Over 10 years to 31 December 2020, the NAV total return is 156.1% versus a benchmark total return of 141.7%. That is positive, but it is worth noting that the MSCI All Country World index total return over this period is greater at 189.5%. ‘Over five years, Witan ranks 172nd out of a peer group of 236 global open and closed end funds,’ says Investec analyst Alan Brierley.

The investment trust’s benchmark is comprised of 15% UK (FTSE All Share index) and 85% global (FTSE All County World index).

Witan has paid the price for having relatively low exposure to the US market, something which has now changed as it plays catch-up. However, there is a risk it is chasing a market at the peak of its popularity. Furthermore, its decision to remove a value manager last June looks like poor timing given how the value investing style has been in vogue since November.

Overweight Asian exposure was positive for performance in the second half of 2020, while the year also proved a game of two halves for the direct fund holdings.

These underperformed following the outbreak of the pandemic as discounts widened but by the end of the year, the direct holdings portfolio had outperformed Witan’s benchmark, helped by the likes of BlackRock World Mining Trust (BRWM).

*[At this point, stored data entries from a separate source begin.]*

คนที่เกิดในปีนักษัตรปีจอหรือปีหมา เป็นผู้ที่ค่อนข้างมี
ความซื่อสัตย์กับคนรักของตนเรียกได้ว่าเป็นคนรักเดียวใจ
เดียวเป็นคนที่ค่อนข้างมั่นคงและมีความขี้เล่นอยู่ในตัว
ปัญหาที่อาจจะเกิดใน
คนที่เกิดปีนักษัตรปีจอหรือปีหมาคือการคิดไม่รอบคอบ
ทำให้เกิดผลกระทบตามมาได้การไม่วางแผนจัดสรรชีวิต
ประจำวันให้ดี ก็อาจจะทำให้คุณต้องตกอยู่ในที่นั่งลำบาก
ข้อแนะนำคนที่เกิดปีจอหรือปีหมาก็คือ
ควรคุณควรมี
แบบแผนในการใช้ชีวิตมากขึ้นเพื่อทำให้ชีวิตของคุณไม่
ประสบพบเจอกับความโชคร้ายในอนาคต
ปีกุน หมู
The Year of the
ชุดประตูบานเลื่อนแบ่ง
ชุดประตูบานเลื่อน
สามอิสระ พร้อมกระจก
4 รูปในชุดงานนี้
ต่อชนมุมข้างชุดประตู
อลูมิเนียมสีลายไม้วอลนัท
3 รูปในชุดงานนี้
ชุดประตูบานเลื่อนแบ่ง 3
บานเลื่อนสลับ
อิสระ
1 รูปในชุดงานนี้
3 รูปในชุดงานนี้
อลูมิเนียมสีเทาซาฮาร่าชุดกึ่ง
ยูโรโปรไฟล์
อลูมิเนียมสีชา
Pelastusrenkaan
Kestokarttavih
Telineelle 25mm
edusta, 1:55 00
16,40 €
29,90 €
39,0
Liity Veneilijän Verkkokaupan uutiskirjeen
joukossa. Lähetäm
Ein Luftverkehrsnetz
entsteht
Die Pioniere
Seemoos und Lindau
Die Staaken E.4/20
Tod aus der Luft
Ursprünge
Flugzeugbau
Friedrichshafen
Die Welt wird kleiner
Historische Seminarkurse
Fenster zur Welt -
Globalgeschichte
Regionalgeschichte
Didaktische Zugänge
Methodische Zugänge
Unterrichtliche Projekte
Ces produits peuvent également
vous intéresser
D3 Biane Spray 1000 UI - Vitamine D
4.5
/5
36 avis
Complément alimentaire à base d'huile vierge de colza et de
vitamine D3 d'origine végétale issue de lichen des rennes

At 226.5p, Witan trades at a 7.1% discount to the value of its underlying assets, wider than the 4% average in the 16-strong AIC Global sector. Research group Edison believes there is potential for the discount to narrow.

While the 2020 dividend was uncovered, the annual shareholder reward rose by 1.9% to 5.45p, marking a 46th consecutive increase, more than double paid in 2010.

Despite the performance issues, Numis’ investment trust team say there are reasons to remain positive on Witan. ‘We believe that the shift towards a more global, stylistically neutral approach makes the fund a more attractive proposition.’